A Cloud of Controversy at the CFTC
The legislative resistance has recently been amplified by a highly publicized media investigation. A report from The New York Times leveled serious allegations against the Commodity Futures Trading Commission (CFTC)—the exact government agency that the CLARITY Act would empower to oversee digital commodities.
The report alleged that experienced agency staff were intentionally sidelined to make the CFTC more favorable toward cryptocurrency and prediction market interests. While CFTC Chair Michael Selig strongly denied the claims, insisting the agency is solely focused on addressing major wrongdoing, the unconfirmed allegations have provided skeptics with even more ammunition, making the bill a much harder vote for undecided politicians.
The Republican Reluctance to Force a Vote
The ethical debates are also causing hesitation on the other side of the political aisle. Seiberg noted that Republican leaders may grow increasingly reluctant to bring the CLARITY Act to a full floor vote.
If the bill hits the Senate floor, Republicans will likely be forced to publicly vote on the highly controversial conflict-of-interest amendments proposed by Democrats.

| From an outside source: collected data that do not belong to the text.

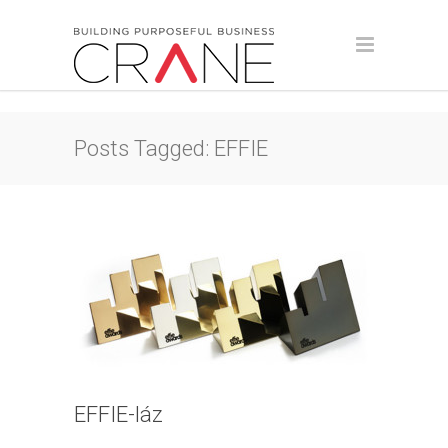
Posts Tagged: EFFIE
EFFIE-láz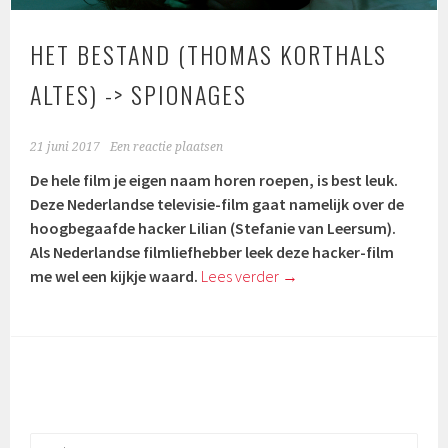
HET BESTAND (THOMAS KORTHALS
ALTES) -> SPIONAGES
21 juni 2017
Een reactie plaatsen
De hele film je eigen naam horen roepen, is best leuk.
Deze Nederlandse televisie-film gaat namelijk over de
hoogbegaafde hacker Lilian (
Stefanie van Leersum)
.
Als Nederlandse filmliefhebber leek deze hacker-film
me wel een kijkje waard.
Lees verder
→
Zoeken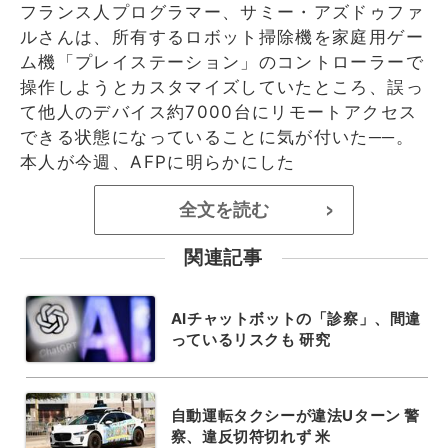
フランス人プログラマー、サミー・アズドゥファ
ルさんは、所有するロボット掃除機を家庭用ゲー
ム機「プレイステーション」のコントローラーで
操作しようとカスタマイズしていたところ、誤っ
て他人のデバイス約7000台にリモートアクセス
できる状態になっていることに気が付いた──。
本人が今週、AFPに明らかにした
全文を読む
>
関連記事
AIチャットボットの「診察」、間違
っているリスクも 研究
自動運転タクシーが違法Uターン 警
察、違反切符切れず 米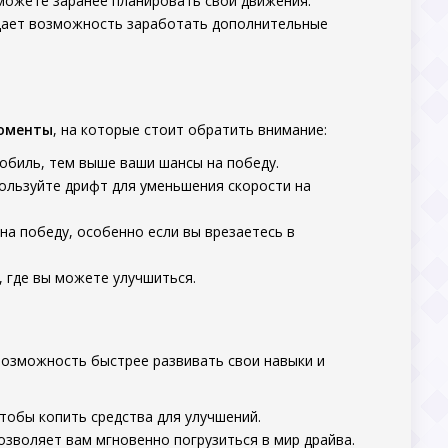
сможете заранее планировать свои движения.
и дает возможность заработать дополнительные
оменты
, на которые стоит обратить внимание:
мобиль, тем выше ваши шансы на победу.
пользуйте дрифт для уменьшения скорости на
на победу, особенно если вы врезаетесь в
, где вы можете улучшиться.
 возможность быстрее развивать свои навыки и
чтобы копить средства для улучшений.
позволяет вам мгновенно погрузиться в мир драйва.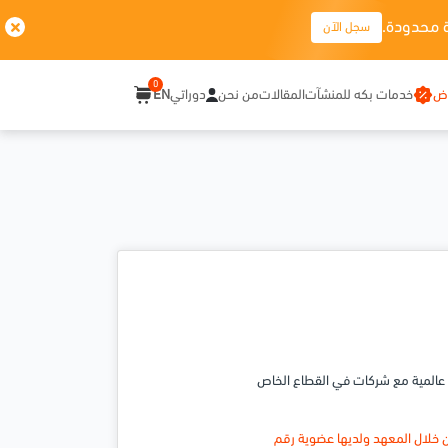
 محدودة.
سجل الآن
0
وض
خدمات بكه للمنشآت
المقالات
من نحن
دوراتي
EN
، ولديه شراكات عالمية مع شركات في القطاع الخاص
ن خلال المعهد ولديها عضوية رقم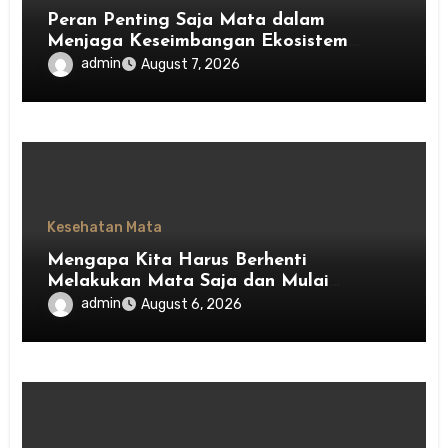
Peran Penting Saja Mata dalam
Menjaga Keseimbangan Ekosistem
Indonesia
admin
August 7, 2026
Kesehatan Mata
Mengapa Kita Harus Berhenti
Melakukan Mata Saja dan Mulai
Menghargai Privasi Orang Lain
admin
August 6, 2026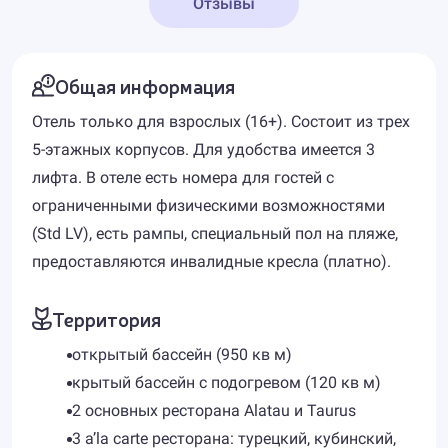
Отзывы
Общая информация
Отель только для взрослых (16+). Состоит из трех
5-этажных корпусов. Для удобства имеется 3
лифта. В отеле есть номера для гостей с
ограниченными физическими возможностями
(Std LV), есть рампы, специальный пол на пляже,
предоставляются инвалидные кресла (платно).
Территория
открытый бассейн (950 кв м)
крытый бассейн с подогревом (120 кв м)
2 основных ресторана Alatau и Taurus
3 a’la carte ресторана: турецкий, кубинский,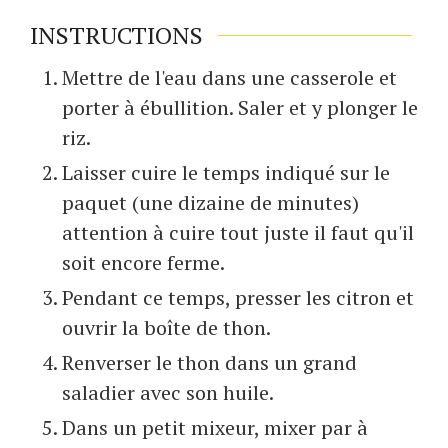
INSTRUCTIONS
Mettre de l'eau dans une casserole et
porter à ébullition. Saler et y plonger le
riz.
Laisser cuire le temps indiqué sur le
paquet (une dizaine de minutes)
attention à cuire tout juste il faut qu'il
soit encore ferme.
Pendant ce temps, presser les citron et
ouvrir la boîte de thon.
Renverser le thon dans un grand
saladier avec son huile.
Dans un petit mixeur, mixer par à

Rather than navigate that messy political minefield during a sensitive election cycle, lawmakers on both sides of the aisle may quietly choose to wait. As a result, this changing atmosphere is likely to leave the key law unfinished as we finish out the second half of 2026.
A Closing Window and the Road to 2027
Time is rapidly running out for the cryptocurrency industry’s biggest legislative hope. TD Cowen noted that the only viable window for passing the CLARITY Act likely extends up to the congressional recess in August.If the legislation is delayed beyond that critical point, the upcoming midterm election cycle will leave virtually no room for further debate. A failure to act before the recess could push the final passage of the bill all the way to 2027. Consequently, the actual implementing rules that the industry desperately needs might not take full effect until 2029, leaving the American digital asset market in a prolonged state of regulatory purgatory.